Figure 2 Diagram of generalized bovid molar in longitudinal section in the mandible (left), showing disposition of tissues. Expanded region (right) [not directly relevant for this protocol] shows the relationship between cementum, dentine and the periodontal ligament as explained in the text. Note the proliferating cells along the margin of the periodontal ligament and the cementum.

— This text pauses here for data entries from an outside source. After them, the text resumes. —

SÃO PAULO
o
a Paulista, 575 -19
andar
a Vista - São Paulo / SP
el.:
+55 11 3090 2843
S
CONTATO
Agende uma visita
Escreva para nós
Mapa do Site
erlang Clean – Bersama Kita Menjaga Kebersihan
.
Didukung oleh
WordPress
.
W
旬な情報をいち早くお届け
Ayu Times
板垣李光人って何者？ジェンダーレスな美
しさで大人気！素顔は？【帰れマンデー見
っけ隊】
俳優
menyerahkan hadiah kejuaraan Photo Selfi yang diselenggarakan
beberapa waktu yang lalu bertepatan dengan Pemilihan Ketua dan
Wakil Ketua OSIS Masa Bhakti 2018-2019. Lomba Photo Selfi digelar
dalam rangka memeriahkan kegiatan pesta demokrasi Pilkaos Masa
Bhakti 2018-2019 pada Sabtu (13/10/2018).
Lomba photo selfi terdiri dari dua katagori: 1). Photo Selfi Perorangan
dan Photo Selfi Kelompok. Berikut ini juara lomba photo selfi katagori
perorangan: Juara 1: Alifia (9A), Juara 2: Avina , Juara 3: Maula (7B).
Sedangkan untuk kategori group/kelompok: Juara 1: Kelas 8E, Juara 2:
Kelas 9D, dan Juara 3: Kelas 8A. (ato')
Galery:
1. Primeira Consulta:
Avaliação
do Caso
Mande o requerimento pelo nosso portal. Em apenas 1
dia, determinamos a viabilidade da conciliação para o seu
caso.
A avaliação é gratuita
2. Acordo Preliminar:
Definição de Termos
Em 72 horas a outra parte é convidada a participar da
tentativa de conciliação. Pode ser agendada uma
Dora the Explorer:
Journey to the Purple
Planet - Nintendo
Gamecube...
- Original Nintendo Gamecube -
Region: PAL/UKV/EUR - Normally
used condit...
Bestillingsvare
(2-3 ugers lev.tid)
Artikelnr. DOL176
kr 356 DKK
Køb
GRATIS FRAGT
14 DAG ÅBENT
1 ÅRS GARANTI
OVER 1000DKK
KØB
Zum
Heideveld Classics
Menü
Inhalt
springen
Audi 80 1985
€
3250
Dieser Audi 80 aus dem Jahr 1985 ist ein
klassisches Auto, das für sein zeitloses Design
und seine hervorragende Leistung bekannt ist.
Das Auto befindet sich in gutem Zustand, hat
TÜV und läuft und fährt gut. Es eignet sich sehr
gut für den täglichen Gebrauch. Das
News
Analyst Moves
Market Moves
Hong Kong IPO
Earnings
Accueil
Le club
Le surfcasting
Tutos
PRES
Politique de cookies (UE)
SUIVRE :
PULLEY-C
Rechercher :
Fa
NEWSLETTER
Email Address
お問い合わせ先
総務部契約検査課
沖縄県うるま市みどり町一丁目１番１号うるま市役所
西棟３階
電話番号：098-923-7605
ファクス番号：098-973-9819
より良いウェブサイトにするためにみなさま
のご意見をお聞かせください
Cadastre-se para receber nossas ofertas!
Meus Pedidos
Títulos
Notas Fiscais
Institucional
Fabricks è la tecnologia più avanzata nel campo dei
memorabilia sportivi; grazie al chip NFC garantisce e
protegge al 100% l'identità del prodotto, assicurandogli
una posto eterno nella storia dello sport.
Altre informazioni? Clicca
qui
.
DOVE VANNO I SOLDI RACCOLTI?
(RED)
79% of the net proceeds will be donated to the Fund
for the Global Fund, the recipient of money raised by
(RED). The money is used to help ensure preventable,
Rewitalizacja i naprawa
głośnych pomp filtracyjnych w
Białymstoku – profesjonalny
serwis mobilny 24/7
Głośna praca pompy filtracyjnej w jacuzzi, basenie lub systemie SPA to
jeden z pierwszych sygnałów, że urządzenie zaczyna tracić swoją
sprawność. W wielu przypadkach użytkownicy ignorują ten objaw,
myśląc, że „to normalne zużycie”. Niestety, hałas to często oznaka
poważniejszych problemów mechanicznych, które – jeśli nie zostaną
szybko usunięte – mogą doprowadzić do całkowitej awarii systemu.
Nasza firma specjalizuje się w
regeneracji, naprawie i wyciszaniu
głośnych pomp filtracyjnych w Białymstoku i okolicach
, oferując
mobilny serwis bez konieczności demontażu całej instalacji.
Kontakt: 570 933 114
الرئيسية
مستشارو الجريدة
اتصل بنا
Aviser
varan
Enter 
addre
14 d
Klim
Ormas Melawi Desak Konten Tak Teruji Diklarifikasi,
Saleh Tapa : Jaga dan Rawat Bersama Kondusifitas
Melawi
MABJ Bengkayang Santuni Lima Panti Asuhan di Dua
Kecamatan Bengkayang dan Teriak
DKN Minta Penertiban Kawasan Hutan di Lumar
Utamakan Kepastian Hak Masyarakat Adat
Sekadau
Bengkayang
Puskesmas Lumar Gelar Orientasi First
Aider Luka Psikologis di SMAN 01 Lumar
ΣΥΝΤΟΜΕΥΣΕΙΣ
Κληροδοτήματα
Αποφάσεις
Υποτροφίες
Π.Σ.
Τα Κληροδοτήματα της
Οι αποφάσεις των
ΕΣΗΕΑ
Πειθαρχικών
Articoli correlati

[Also shown, but not explicitly labelled, is the pulp (black) and the internally secreted cementum in the crown (same dark grey as the root cementum).]
Figure and caption reproduced with permission for use in this publication only from: LIEBERMAN, D. E., Seasonality and gazelle hunting at Hayonim Cave, Paléorient, 1991, vol. 17-1, pp. 47-57 © Editions du CNRS. PDF of the original publication retrieved from https://info.persee.fr/.
Figure 3 Visual [human] tooth preservation. Examples of poor and good tooth preservation as recorded from simple visual inspection during the sample processing. The upper (poor preservation) teeth display a root with a brittle and "chalky" appearance and the cementum layer is either fragmentary or completely gone. This in contrast to a thick, hard and compact cementum layer observed in the two lower teeth (good preservation). doi: https://doi.org/10.1371/journal.pone.0170940.g001.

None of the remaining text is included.